(DATA FOR PROCESSING begins)
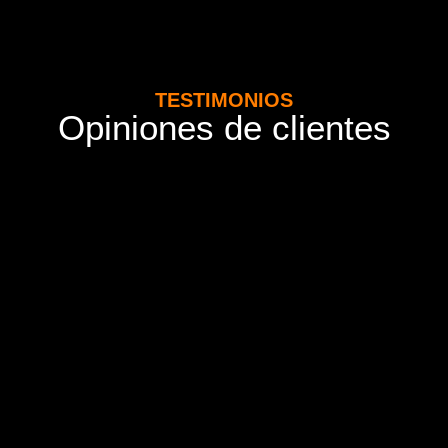
TESTIMONIOS
Opiniones de clientes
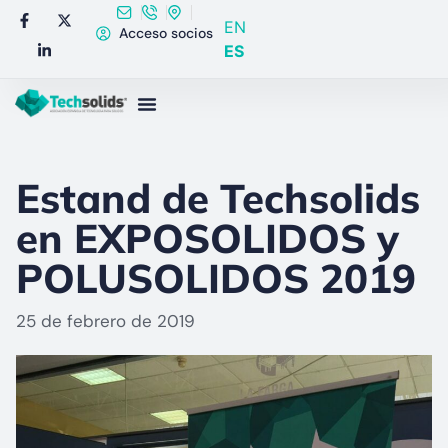
EN
Acceso socios
ES
Estand de Techsolids
en EXPOSOLIDOS y
POLUSOLIDOS 2019
25 de febrero de 2019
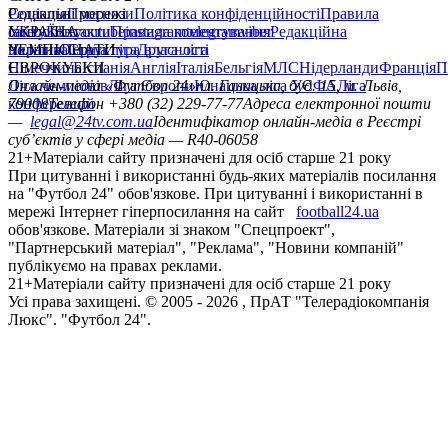
Редакція
Соціальні мережі
Прогнози
Політика конфіденційності
Правила
сайту
facebook
УКРАЇНА
Контакти
x
youtube
Правила коментування
instagram
telegram
viber
Редакційна
політика
Україна
ЧЕМПІОНАТИ
Перша ліга
Структура власності
Друга ліга
Німеччина
ЄВРОКУБКИ
Іспанія
Англія
Італія
Бельгія
МЛС
Нідерланди
Франція
П
Ліга чемпіонів
Онлайн-медіа «Футбол 24»
Ліга Європи
Юнацька ліга УЄФА
пл. Галицька, буд. 15, м. Львів,
Ліга
конференцій
79008
Телефон +380 (32) 229-77-77
Адреса електронної пошти
—
legal@24tv.com.ua
Ідентифікатор онлайн-медіа в Реєстрі
суб’єктів у сфері медіа — R40-06058
21+
Матеріали сайту призначені для осіб старше 21 року
При цитуванні і використанні будь-яких матеріалів посилання
на "Футбол 24" обов'язкове. При цитуванні і використанні в
мережі Інтернет гіперпосилання на сайт
football24.ua
обов'язкове. Матеріали зі знаком "Спецпроект",
"Партнерський матеріал", "Реклама", "Новини компаній"
публікуємо на правах реклами.
21+
Матеріали сайту призначені для осіб старше 21 року
Усi права захищенi. © 2005 -
2026
, ПрАТ "Телерадіокомпанія
Люкс". "Футбол 24".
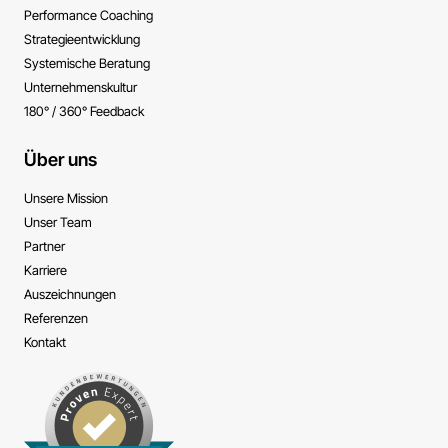
Performance ­Coaching
Strategie­entwicklung
Systemische ­Beratung
Unternehmens­kultur
180° / 360° Feedback
Über uns
Unsere Mission
Unser Team
Partner
Karriere
Auszeichnungen
Referenzen
Kontakt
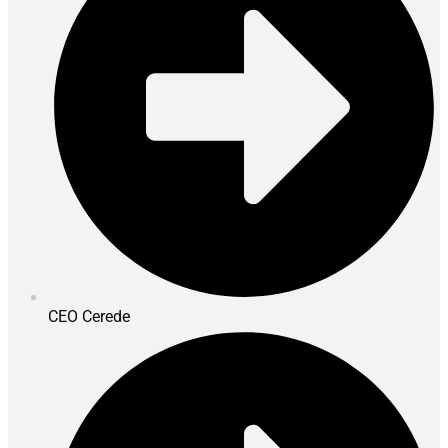
CEO Cerede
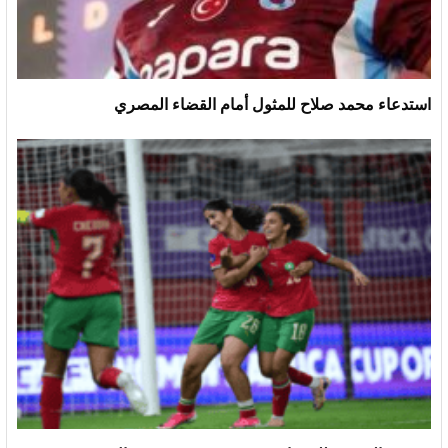
استدعاء محمد صلاح للمثول أمام القضاء المصري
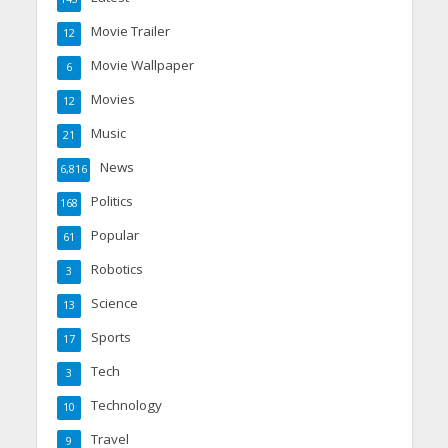
Movie Trailer
12
Movie Wallpaper
6
Movies
12
Music
21
News
6,816
Politics
168
Popular
61
Robotics
3
Science
13
Sports
17
Tech
3
Technology
10
Travel
9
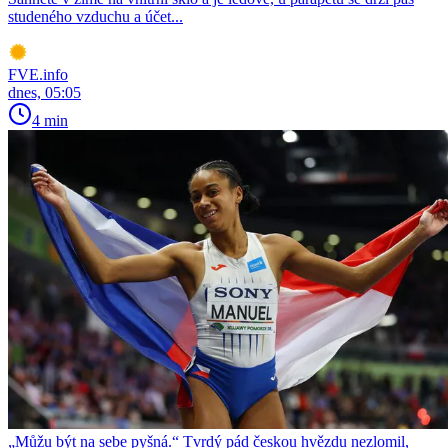
studeného vzduchu a účet...
FVE.info
dnes, 05:05
4 min
„Můžu být na sebe pyšná.“ Tvrdý pád českou hvězdu nezlomil,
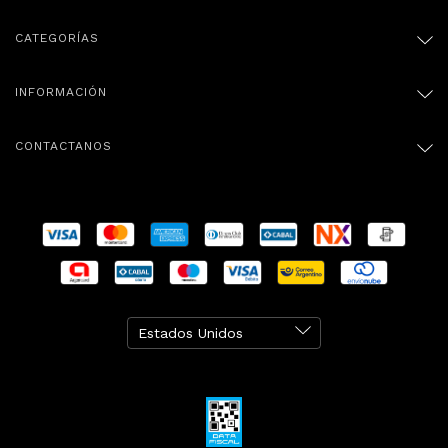
CATEGORÍAS
INFORMACIÓN
CONTACTANOS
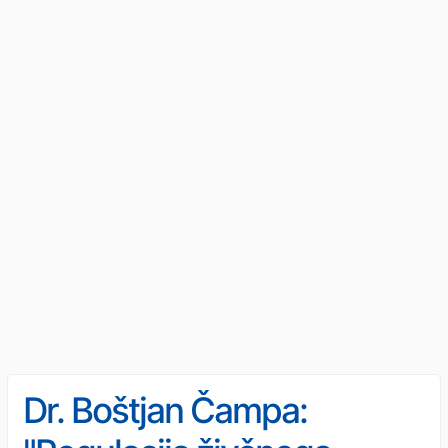
Dr. Boštjan Čampa:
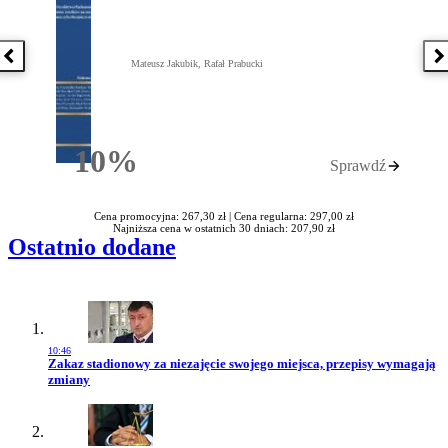
Poprzednia książka
N
Mateusz Jakubik, Rafał Prabucki
10%
Sprawdź
Rabatu
Cena promocyjna: 267,30 zł |
Cena regularna: 297,00 zł
Najniższa cena w ostatnich 30 dniach: 207,90 zł
Ostatnio dodane
10:46
Przejdź do artykułu:
Zakaz stadionowy za niezajęcie swojego miejsca, przepisy wymagają
zmiany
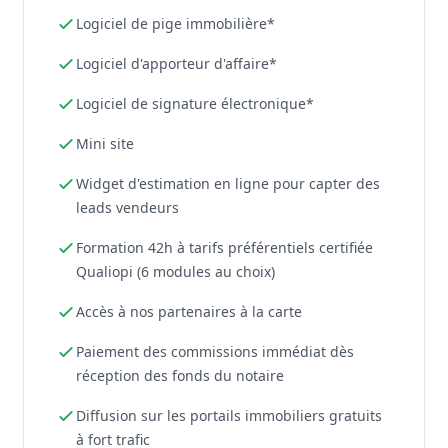
Logiciel de pige immobilière*
Logiciel d'apporteur d'affaire*
Logiciel de signature électronique*
Mini site
Widget d'estimation en ligne pour capter des
leads vendeurs
Formation 42h à tarifs préférentiels certifiée
Qualiopi (6 modules au choix)
Accès à nos partenaires à la carte
Paiement des commissions immédiat dès
réception des fonds du notaire
Diffusion sur les portails immobiliers gratuits
à fort trafic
(DATA FOR PROCESSING ends)
EXERCISE REQUIREMENTS —
Filter the listing so that only lines holding the word "використанні" remain, and copy those lines.

YOUR RESPONSE —
При цитуванні і використанні будь-яких матеріалів посилання
на "Футбол 24" обов'язкове. При цитуванні і використанні в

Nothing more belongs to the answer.